The rejection algorithm method can be an efficient way to infer distributions of genetic and demographic parameters using polymorphism data (Ramakrishnan
et al.,
2004). In this approach values for a parameter of interest are simulated from a prior distribution and accepted with a probability proportional to their likelihood. Since likelihoods are difficult to compute directly, approximate simulation methods have been developed wherein summary statistics are used in place of the full dataset, and the candidate parameter value is accepted based on the values of the statistics (Tavaré
et al.,
1997). Bayesian statistics incorporate the use of prior information in the form of distributions of parameters of interest. The rejection algorithm method has been extended by simulation of parameter values from prior distributions and by coalescent simulation of gene genealogies given these parameter values (Pritchard
et al.,
1999).

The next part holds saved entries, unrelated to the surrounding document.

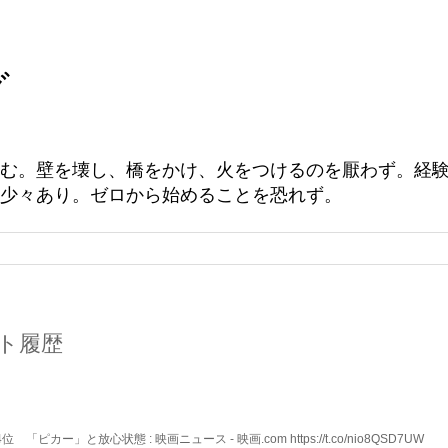
グ
む。壁を壊し、橋をかけ、火をつけるのを厭わず。経
少々あり。ゼロから始めることを恐れず。
イート履歴
」と放心状態 : 映画ニュース - 映画.com https://t.co/nio8QSD7UW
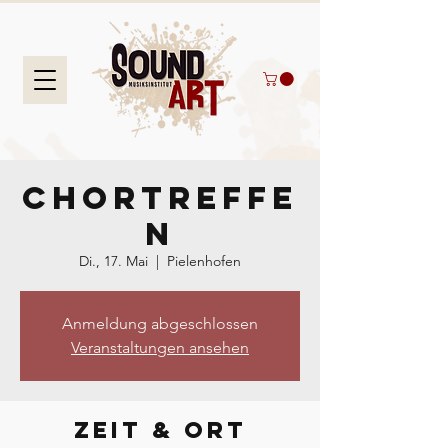
Chortreffe
n
Di., 17. Mai
  |  
Pielenhofen
Anmeldung abgeschlossen
Veranstaltungen ansehen
Zeit & Ort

Summary statistics calculated from these simulated genealogies can be compared with summary statistics calculated from observed data, and if the simulated summary statistics fall within a specified tolerance of the observed summary statistics, the parameter values are accepted to form a sample from the posterior distribution. The combination of summary statistics in place of the full dataset and Bayesian prior distributions is termed approximate Bayesian computation. Approximate Bayesian methods using summary statistics can deal with complex models and provide estimates of parameter values of interest under any model (Excoffier and Heckel,
2006). REJECTOR implements an approximate Bayesian method termed rejection-based approximate Bayesian inference (Beaumont
et al.,
2002), for inferring population history.
REJECTOR calculates summary statistic values from observed data, then simulates a series of population histories from prior distributions for parameters of interest (e.g. time of divergence, population size and migration rate) and calculates summary statistic values for each simulated population history. REJECTOR accepts a simulated population history if its summary statistic values fall within a user-specified tolerance value of the values calculated from the experimental data. The parameter values of the accepted histories form posterior distributions that can be used to make estimates of the true parameter values. In addition to parameter estimation, REJECTOR can be used to compare alternate models of population history by comparing the proportion of accepted simulated histories generated by each model.
REJECTOR uses any number of unlinked blocks of genetic data, each containing any number and combination of SNP/UEP, microsatellite and sequence loci. REJECTOR makes use of the extant SIMCOAL2 (Laval and Excoffier,
2004) software for coalescent simulation, an updated version that allows for multiple blocks of linked loci. Comparisons can be made using a wide array of summary statistics. REJECTOR allows the user to jointly analyze different categories of genetic data simultaneously. Because each iteration of a rejection algorithm-based simulation is independent of all others, the computational work can be divided amongst multiple processors. A recent advance in Bayesian simulation, sequential Monte Carlo promises improved efficiency in rejection-based methods via the propagation of parameter values through a series of intermediate distributions with decreasing tolerance values (Sisson
et al.,
2007), but this iteration of the REJECTOR software does not include this feature.